Betty Boop, with her baby face, her button nose, and big eyes, if a very recognizable cartoon character, and you couldn’t mistake her for another character. What you may not know is that she didn’t always look like this. Here’s How Betty Boop Has Changed Over The Years – And The Secret History Of Her Origin.
Grim Natwick and Max Fleischer
Grim Natwick and fellow artist, Max Fleischer created Betty Boop for his Talkartoon cartoon series. She made her debut in 1930, and people loved her. Max was a pioneer in his field, inventing things like the Rotoscope and the “bouncing ball” that is familiar in animated songs. Betty Boop became so popular that she began appearing in Paramount Pictures films.
Betty’s First Appearance
When Betty first appeared, she wasn’t the flapper that we know her as today. Back then, she took the form of a French poodle with a baby voice. She appeared this way for a couple of years until her ears changed to hook earrings, her nose shifted to the button, and she looked more like a girl than a dog.
Betty was inspired by Helen Kane, a fading star who made her name as The Boop-Oop-A-Doop Girl. Helen saw herself in Betty Boop, so she filed a lawsuit against Max and Paramount, claiming that they infringed her copyright. The only problem was that Helen’s appearance wasn’t all that unique. She resembled a movie star named Clara Bow. It also turned out that Helen wasn’t the originator of the “baby” style of performing. Ester Jones takes the title for this one. She was a big hit at the Cotton Club in Harlem, New York City. She was a performer of the “scat” style and invented the boop-oop-a-doop style that Helen and Betty Boop were known for. It was confirmed that Max based poodle Boop loosely on Helen, but Betty Boop actually came from Esther Jones.
It took a few years before Betty Boop became a caricature of a Jazz Age flapper. For a short while, Betty Boop had to be toned down due to the Hays Code. Because of the code, Betty Boop had to be a bit more demure. The first people to voice Betty Boop was Margie Hines. Over the years, several voice actresses voiced the character, including Kate Wright. Bonnie Poe, Ann Rothschild, and Mae Questel. Mae began voicing Betty Boop in Bimbo’s Silly Scandals in 1931. She continued with the role until 1938. It wasn’t until 50 years later that she reprised the role in Disney’s Who Framed Roger Rabbit? Today, she is still seen in commercials and is voiced by Cindy Robinson.
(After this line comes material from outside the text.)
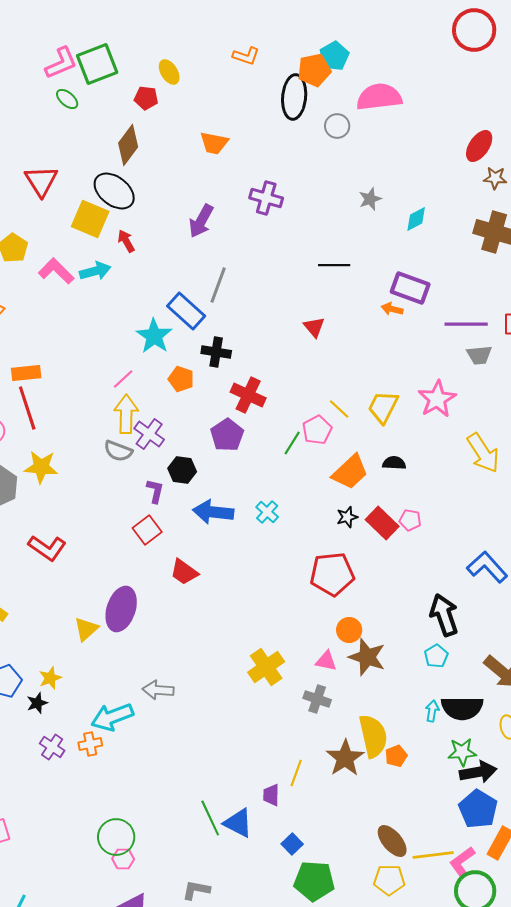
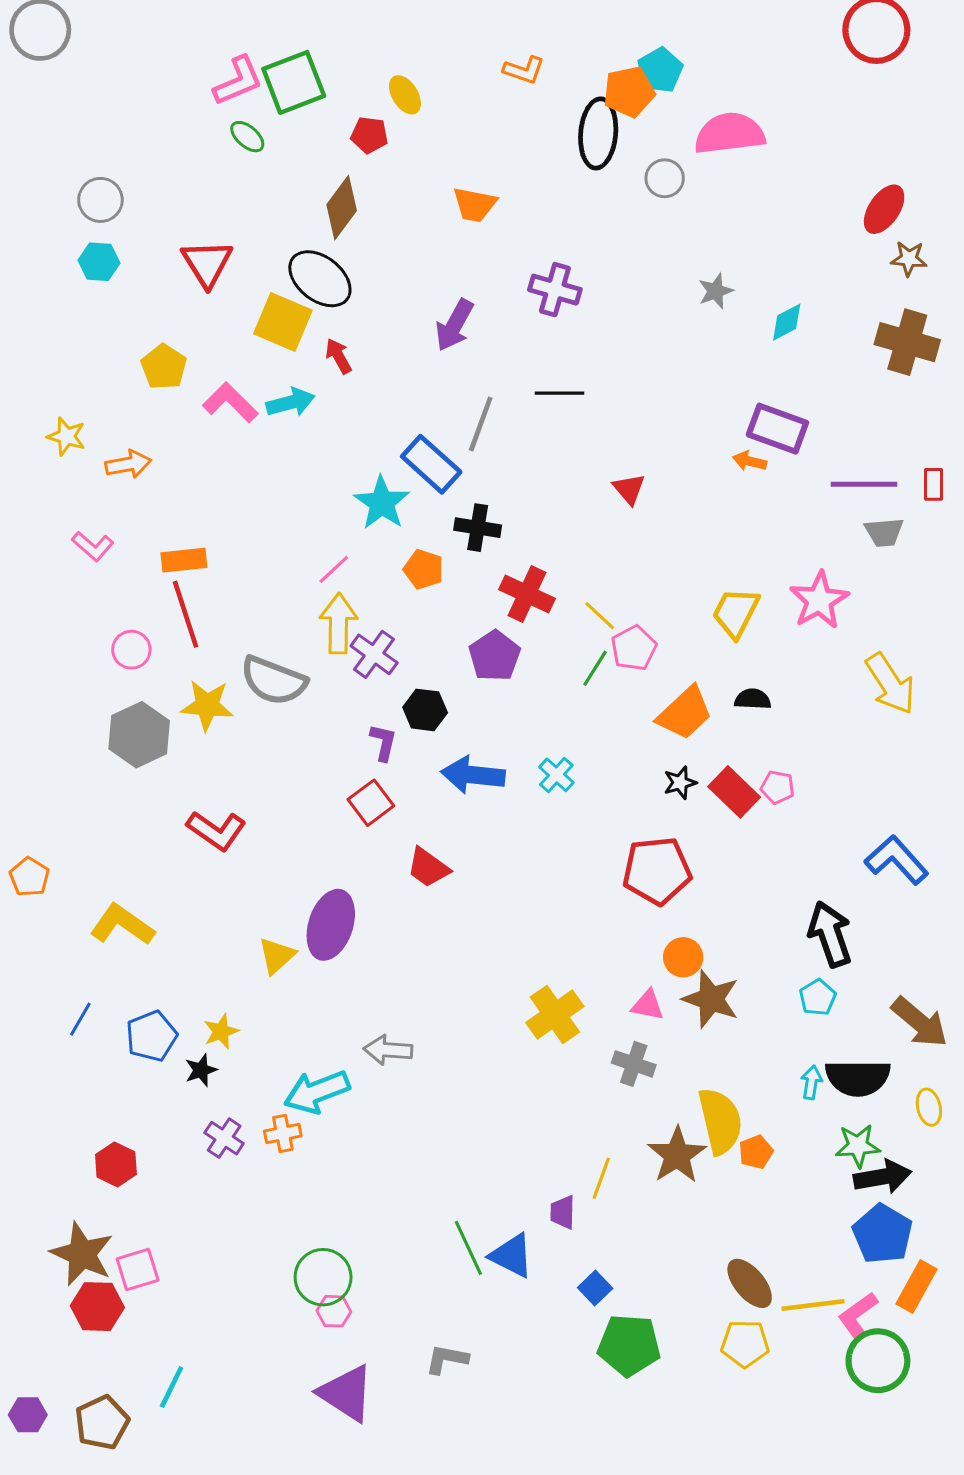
black line: (334, 265) -> (560, 393), moved
yellow line: (339, 409) -> (600, 616), moved
gray semicircle: (118, 451) -> (274, 681), moved, size x1.5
From Black And White To Color
The original Betty Boop was black and white. As color televisions became popular in the ’60s, Betty got some color. Unfortunately, making Betty Boop in full color wasn’t easy. Betty Boop made a comeback after the release of The Betty Boop Scandals of 1974. Unfortunately, since there was no longer a market for black and white cartoons, they were sent to South Korea. There, the cartoons were hand-traced, frame by frame in color. This caused the animation quality and timing to be degraded. Because of this, the cartoons didn’t sell. Their sloppy colorization made them undesirable and was later assembled for a feature called Betty Boop for President. It was supposed to coincide with the 1976 election but never was released in theaters.
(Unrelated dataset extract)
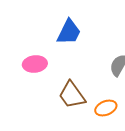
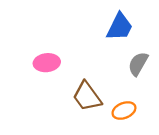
blue trapezoid: (69, 32) -> (120, 27), moved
Thank to the invention of the VHS tape, Betty Boop made her comeback. There were a few videos that were made, and in the ’90s, the cable channel, American Movie Classics, showcased a large selection of the original black and white Betty Boop films. This led to an eight-volume VHS and LV set called Betty Boop, the Definitive Collection.
Today, Betty Boop is considered a sex symbol. Her sex appeal has been compared to that of Marilyn Monroe. When she appeared in Who Framed Roger Rabbit? It was clear that people still loved her. She is so popular today that soon, she will make a real comeback. On February 11, 2016, Deadline announced that a 26-episode television series focusing on Betty Boop was in production. The release is a partnership between Normaal Animation, Fleischer Studios, and King Features. It is set to air sometime in 2019. The show is said to be geared toward tweens and teenagers. The premise of the show will show the daily struggles, joys, and victories of Betty Boop, who dreams of becoming a superstar on stage. This is something that many people are looking forward to. Betty Boop has been in comics, on television, and of plenty of merchandise. The merchandise available today shows a much sexier Betty Boop than in the late ’30s, and she is loved by many.